By 11 mars 2026mars 25th, 20264 Comments

Géolocalisation, relevés bancaires et historique de navigation : le vide juridique entourant l’achat de données privées par le gouvernement américain est au cœur d’un bras de fer sans précédent avec les géants de l’IA. Pourquoi OpenAI a-t-elle accepté ce qu’Anthropic jugeait « horrible »? Chris Campbell vous propose une plongée dans les coulisses d’un accord bâclé…

 

En juillet dernier, Anthropic – la société à l’origine du modèle d’IA Claude – a signé un contrat de 200 M$ avec le Pentagone.

Claude est devenue la première IA homologuée pour les réseaux militaires « classifiés ».

Ensuite, les choses sont devenues intéressantes.

Le Pentagone a voulu que Claude soit disponible pour – je cite – « tout usage licite ». Sans restrictions. Sans exceptions. Carte blanche.

Anthropic a dit « non » sur deux points :

  1. pas de surveillance de masse ;
  2. pas d’armes létales entièrement autonomes.

Le Pentagone a dit : « Ces choses sont déjà légales, alors pourquoi faudrait-il les mentionner dans un contrat avec une société privée ? »

Réponse d’Anthropic : le concept d’« usage licite » est bien plus vaste qu’il n’y paraît. En clair, c’est un cheval de Troie.

Le droit américain actuel permet à des agences gouvernementales d’acheter sans mandat judiciaire d’énormes quantités de données personnelles à des sociétés privées spécialisées dans la vente de données.

Combinées à une IA puissante, ces données transforment l’outil en une machine de surveillance de masse redoutable.

Bref, Anthropic a signalé qu’il y avait un vide juridique. La société a tenu bon : elle n’a pas voulu que ses outils se retrouvent dans ce vide.

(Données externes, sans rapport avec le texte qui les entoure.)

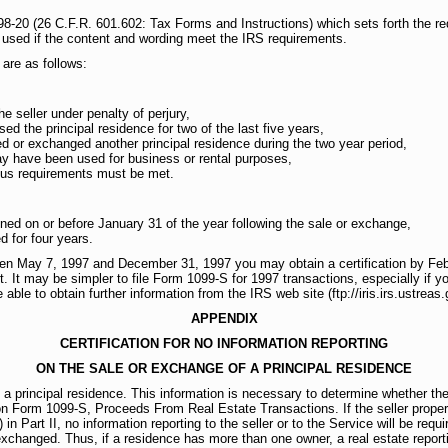
8-20 (26 C.F.R. 601.602: Tax Forms and Instructions) which sets forth the req
 used if the content and wording meet the IRS requirements.
are as follows:
he seller under penalty of perjury,
d the principal residence for two of the last five years,
d or exchanged another principal residence during the two year period,
ay have been used for business or rental purposes,
atus requirements must be met.
ined on or before January 31 of the year following the sale or exchange,
d for four years.
een May 7, 1997 and December 31, 1997 you may obtain a certification by Febr
t. It may be simpler to file Form 1099-S for 1997 transactions, especially if y
ble to obtain further information from the IRS web site (ftp://iris.irs.ustreas.
APPENDIX
CERTIFICATION FOR NO INFORMATION REPORTING
ON THE SALE OR EXCHANGE OF A PRINCIPAL RESIDENCE
 a principal residence. This information is necessary to determine whether th
 on Form 1099-S, Proceeds From Real Estate Transactions. If the seller proper
n Part II, no information reporting to the seller or to the Service will be requir
exchanged. Thus, if a residence has more than one owner, a real estate reporti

Le Pentagone a claqué la porte.

Et puis…

 

OpenAI est entrée en jeu

Le 27 février, Donald Trump a ordonné à toutes les agences fédérales de se débarrasser des produits Anthropic sous six mois.

Sur X, le Secrétaire à la Défense Pete Hegseth a annoncé qu’il classait l’entreprise comme un « risque pour la chaîne d’approvisionnement », un label d’ordinaire réservé aux entreprises (souvent chinoises) qui représentent une menace pour les Etats-Unis, comme Huawei.

Sam Altman a flairé la bonne affaire. Quelques heures – oui, quelques heures – plus tard, OpenAI a annoncé remplacer Anthropic sur le réseau classifié du Pentagone.

 

Anthropic_Sam_Altman_OpenAI_110326

Sam Altman : « Ce soir, nous avons conclu un accord avec le Département de la Guerre pour déployer nos modèles dans leurs réseaux classifiés. Dans toutes nos interactions, le Département de la Guerre a montré un profond respect pour la sécurité et son souhait de collaborer afin de parvenir au meilleur résultat possible. »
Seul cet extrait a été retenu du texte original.